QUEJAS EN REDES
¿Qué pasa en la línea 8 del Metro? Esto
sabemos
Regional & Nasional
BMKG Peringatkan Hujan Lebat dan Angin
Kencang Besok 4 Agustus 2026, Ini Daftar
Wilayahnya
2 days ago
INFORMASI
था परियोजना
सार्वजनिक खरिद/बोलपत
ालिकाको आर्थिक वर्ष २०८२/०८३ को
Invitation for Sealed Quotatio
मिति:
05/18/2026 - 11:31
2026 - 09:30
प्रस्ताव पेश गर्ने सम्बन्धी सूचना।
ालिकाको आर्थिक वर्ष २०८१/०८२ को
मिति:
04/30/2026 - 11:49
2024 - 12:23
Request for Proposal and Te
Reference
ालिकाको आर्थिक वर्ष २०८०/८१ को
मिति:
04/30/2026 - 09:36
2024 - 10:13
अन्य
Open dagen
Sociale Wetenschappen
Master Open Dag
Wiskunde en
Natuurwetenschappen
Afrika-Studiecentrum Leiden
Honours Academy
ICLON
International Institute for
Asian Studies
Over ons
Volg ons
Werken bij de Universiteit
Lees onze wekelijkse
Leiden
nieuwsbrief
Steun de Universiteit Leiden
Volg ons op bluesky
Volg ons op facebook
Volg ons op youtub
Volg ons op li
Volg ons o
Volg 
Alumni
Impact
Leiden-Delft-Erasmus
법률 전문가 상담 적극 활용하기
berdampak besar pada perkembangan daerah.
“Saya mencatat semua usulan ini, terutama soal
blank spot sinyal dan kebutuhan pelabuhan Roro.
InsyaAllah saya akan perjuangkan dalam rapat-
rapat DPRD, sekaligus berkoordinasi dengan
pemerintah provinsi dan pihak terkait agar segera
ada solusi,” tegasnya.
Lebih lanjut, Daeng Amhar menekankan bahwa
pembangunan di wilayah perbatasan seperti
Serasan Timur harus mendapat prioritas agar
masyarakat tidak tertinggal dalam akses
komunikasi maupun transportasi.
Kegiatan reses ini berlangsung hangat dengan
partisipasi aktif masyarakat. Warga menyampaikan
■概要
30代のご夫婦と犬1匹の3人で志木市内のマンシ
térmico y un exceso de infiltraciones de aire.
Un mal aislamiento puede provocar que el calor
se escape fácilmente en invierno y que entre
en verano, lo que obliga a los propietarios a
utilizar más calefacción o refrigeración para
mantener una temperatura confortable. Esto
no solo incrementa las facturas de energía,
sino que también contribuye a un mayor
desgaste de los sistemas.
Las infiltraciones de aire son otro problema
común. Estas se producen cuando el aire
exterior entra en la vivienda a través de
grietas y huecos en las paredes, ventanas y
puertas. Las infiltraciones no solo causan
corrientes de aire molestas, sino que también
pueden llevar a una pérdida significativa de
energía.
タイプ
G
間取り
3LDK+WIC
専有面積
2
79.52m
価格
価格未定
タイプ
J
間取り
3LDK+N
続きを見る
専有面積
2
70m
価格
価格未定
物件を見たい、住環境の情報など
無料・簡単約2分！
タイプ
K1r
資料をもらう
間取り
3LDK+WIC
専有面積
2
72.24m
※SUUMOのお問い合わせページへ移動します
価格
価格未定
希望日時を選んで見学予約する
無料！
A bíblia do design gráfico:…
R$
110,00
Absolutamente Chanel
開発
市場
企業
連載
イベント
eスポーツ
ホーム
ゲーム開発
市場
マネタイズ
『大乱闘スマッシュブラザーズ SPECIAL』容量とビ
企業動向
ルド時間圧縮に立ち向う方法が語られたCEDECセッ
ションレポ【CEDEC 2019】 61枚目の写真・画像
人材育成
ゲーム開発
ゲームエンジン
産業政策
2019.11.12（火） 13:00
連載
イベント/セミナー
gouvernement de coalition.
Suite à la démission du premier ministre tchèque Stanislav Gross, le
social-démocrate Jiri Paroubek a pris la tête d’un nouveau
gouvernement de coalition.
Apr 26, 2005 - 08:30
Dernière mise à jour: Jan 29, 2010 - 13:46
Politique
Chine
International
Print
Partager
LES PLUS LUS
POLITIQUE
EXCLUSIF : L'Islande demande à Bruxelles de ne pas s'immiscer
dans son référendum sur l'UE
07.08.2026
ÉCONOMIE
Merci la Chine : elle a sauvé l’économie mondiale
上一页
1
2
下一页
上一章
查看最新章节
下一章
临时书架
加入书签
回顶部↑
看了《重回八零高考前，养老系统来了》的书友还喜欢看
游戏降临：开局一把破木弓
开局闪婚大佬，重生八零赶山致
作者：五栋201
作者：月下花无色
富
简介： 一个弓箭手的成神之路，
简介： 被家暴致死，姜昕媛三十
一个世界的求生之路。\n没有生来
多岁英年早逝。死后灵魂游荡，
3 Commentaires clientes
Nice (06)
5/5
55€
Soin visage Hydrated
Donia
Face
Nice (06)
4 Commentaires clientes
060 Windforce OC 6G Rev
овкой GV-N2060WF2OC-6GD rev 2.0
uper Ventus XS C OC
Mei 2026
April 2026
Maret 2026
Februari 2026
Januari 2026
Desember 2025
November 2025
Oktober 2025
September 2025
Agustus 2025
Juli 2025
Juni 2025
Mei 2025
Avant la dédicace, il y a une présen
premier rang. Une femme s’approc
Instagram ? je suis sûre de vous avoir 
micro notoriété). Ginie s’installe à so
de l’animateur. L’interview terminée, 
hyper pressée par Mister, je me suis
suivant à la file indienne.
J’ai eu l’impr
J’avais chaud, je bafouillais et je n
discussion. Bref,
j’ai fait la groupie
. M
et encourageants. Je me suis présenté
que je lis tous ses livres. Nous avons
--------------------------------------------------
WHAT YOU SHOULD DO:
Extract every record and return it verbatim.

RESPONSE:
QUEJAS EN REDES
¿Qué pasa en la línea 8 del Metro? Esto
sabemos
Regional & Nasional
BMKG Peringatkan Hujan Lebat dan Angin
Kencang Besok 4 Agustus 2026, Ini Daftar
Wilayahnya
2 days ago
INFORMASI
था परियोजना
सार्वजनिक खरिद/बोलपत
ालिकाको आर्थिक वर्ष २०८२/०८३ को
Invitation for Sealed Quotatio
मिति:
05/18/2026 - 11:31
2026 - 09:30
प्रस्ताव पेश गर्ने सम्बन्धी सूचना।
ालिकाको आर्थिक वर्ष २०८१/०८२ को
मिति:
04/30/2026 - 11:49
2024 - 12:23
Request for Proposal and Te
Reference
ालिकाको आर्थिक वर्ष २०८०/८१ को
मिति:
04/30/2026 - 09:36
2024 - 10:13
अन्य
Open dagen
Sociale Wetenschappen
Master Open Dag
Wiskunde en
Natuurwetenschappen
Afrika-Studiecentrum Leiden
Honours Academy
ICLON
International Institute for
Asian Studies
Over ons
Volg ons
Werken bij de Universiteit
Lees onze wekelijkse
Leiden
nieuwsbrief
Steun de Universiteit Leiden
Volg ons op bluesky
Volg ons op facebook
Volg ons op youtub
Volg ons op li
Volg ons o
Volg 
Alumni
Impact
Leiden-Delft-Erasmus
법률 전문가 상담 적극 활용하기
berdampak besar pada perkembangan daerah.
“Saya mencatat semua usulan ini, terutama soal
blank spot sinyal dan kebutuhan pelabuhan Roro.
InsyaAllah saya akan perjuangkan dalam rapat-
rapat DPRD, sekaligus berkoordinasi dengan
pemerintah provinsi dan pihak terkait agar segera
ada solusi,” tegasnya.
Lebih lanjut, Daeng Amhar menekankan bahwa
pembangunan di wilayah perbatasan seperti
Serasan Timur harus mendapat prioritas agar
masyarakat tidak tertinggal dalam akses
komunikasi maupun transportasi.
Kegiatan reses ini berlangsung hangat dengan
partisipasi aktif masyarakat. Warga menyampaikan
■概要
30代のご夫婦と犬1匹の3人で志木市内のマンシ
térmico y un exceso de infiltraciones de aire.
Un mal aislamiento puede provocar que el calor
se escape fácilmente en invierno y que entre
en verano, lo que obliga a los propietarios a
utilizar más calefacción o refrigeración para
mantener una temperatura confortable. Esto
no solo incrementa las facturas de energía,
sino que también contribuye a un mayor
desgaste de los sistemas.
Las infiltraciones de aire son otro problema
común. Estas se producen cuando el aire
exterior entra en la vivienda a través de
grietas y huecos en las paredes, ventanas y
puertas. Las infiltraciones no solo causan
corrientes de aire molestas, sino que también
pueden llevar a una pérdida significativa de
energía.
タイプ
G
間取り
3LDK+WIC
専有面積
2
79.52m
価格
価格未定
タイプ
J
間取り
3LDK+N
続きを見る
専有面積
2
70m
価格
価格未定
物件を見たい、住環境の情報など
無料・簡単約2分！
タイプ
K1r
資料をもらう
間取り
3LDK+WIC
専有面積
2
72.24m
※SUUMOのお問い合わせページへ移動します
価格
価格未定
希望日時を選んで見学予約する
無料！
A bíblia do design gráfico:…
R$
110,00
Absolutamente Chanel
開発
市場
企業
連載
イベント
eスポーツ
ホーム
ゲーム開発
市場
マネタイズ
『大乱闘スマッシュブラザーズ SPECIAL』容量とビ
企業動向
ルド時間圧縮に立ち向う方法が語られたCEDECセッ
ションレポ【CEDEC 2019】 61枚目の写真・画像
人材育成
ゲーム開発
ゲームエンジン
産業政策
2019.11.12（火） 13:00
連載
イベント/セミナー
gouvernement de coalition.
Suite à la démission du premier ministre tchèque Stanislav Gross, le
social-démocrate Jiri Paroubek a pris la tête d’un nouveau
gouvernement de coalition.
Apr 26, 2005 - 08:30
Dernière mise à jour: Jan 29, 2010 - 13:46
Politique
Chine
International
Print
Partager
LES PLUS LUS
POLITIQUE
EXCLUSIF : L'Islande demande à Bruxelles de ne pas s'immiscer
dans son référendum sur l'UE
07.08.2026
ÉCONOMIE
Merci la Chine : elle a sauvé l’économie mondiale
上一页
1
2
下一页
上一章
查看最新章节
下一章
临时书架
加入书签
回顶部↑
看了《重回八零高考前，养老系统来了》的书友还喜欢看
游戏降临：开局一把破木弓
开局闪婚大佬，重生八零赶山致
作者：五栋201
作者：月下花无色
富
简介： 一个弓箭手的成神之路，
简介： 被家暴致死，姜昕媛三十
一个世界的求生之路。\n没有生来
多岁英年早逝。死后灵魂游荡，
3 Commentaires clientes
Nice (06)
5/5
55€
Soin visage Hydrated
Donia
Face
Nice (06)
4 Commentaires clientes
060 Windforce OC 6G Rev
овкой GV-N2060WF2OC-6GD rev 2.0
uper Ventus XS C OC
Mei 2026
April 2026
Maret 2026
Februari 2026
Januari 2026
Desember 2025
November 2025
Oktober 2025
September 2025
Agustus 2025
Juli 2025
Juni 2025
Mei 2025
Avant la dédicace, il y a une présen
premier rang. Une femme s’approc
Instagram ? je suis sûre de vous avoir 
micro notoriété). Ginie s’installe à so
de l’animateur. L’interview terminée, 
hyper pressée par Mister, je me suis
suivant à la file indienne.
J’ai eu l’impr
J’avais chaud, je bafouillais et je n
discussion. Bref,
j’ai fait la groupie
. M
et encourageants. Je me suis présenté
que je lis tous ses livres. Nous avons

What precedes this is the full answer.